▸ **WHAT IS BEING ASKED**
How many lines of the entries hold the string "reform"? Reply with the number alone.

Records from a dataset:

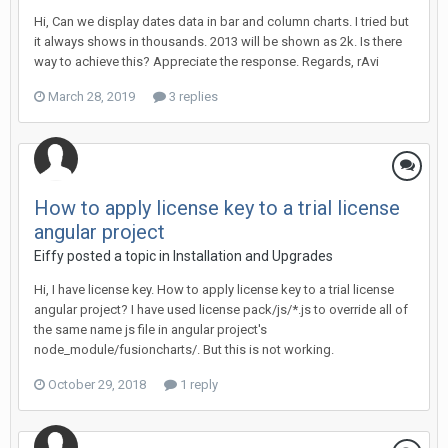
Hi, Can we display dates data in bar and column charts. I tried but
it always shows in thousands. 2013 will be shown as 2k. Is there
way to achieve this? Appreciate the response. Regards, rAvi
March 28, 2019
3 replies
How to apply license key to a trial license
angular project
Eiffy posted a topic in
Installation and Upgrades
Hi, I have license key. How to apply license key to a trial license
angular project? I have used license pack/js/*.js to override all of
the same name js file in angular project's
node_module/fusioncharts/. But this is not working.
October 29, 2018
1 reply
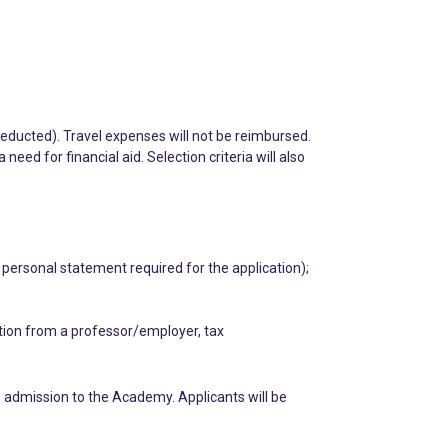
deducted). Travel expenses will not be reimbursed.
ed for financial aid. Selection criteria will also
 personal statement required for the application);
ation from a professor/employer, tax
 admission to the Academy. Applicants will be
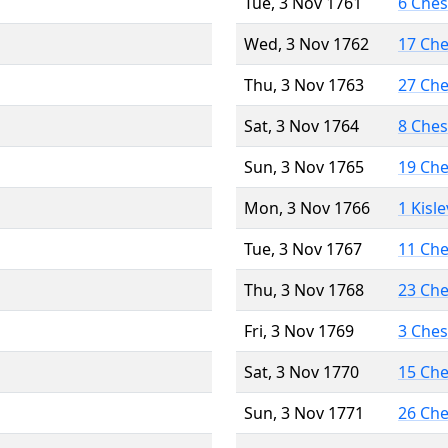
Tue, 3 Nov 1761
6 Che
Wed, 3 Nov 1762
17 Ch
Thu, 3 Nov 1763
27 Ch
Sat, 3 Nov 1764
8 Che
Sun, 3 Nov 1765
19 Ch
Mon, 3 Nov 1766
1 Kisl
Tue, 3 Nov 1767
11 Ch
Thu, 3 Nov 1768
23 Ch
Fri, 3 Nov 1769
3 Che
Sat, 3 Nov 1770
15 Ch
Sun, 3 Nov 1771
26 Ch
---
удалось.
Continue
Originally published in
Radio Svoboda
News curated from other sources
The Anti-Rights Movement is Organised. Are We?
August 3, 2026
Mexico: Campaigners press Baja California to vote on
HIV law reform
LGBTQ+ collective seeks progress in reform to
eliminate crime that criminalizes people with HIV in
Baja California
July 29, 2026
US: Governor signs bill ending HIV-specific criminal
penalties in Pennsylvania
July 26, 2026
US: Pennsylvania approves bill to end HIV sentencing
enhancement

▸ **YOUR SOLUTION**
2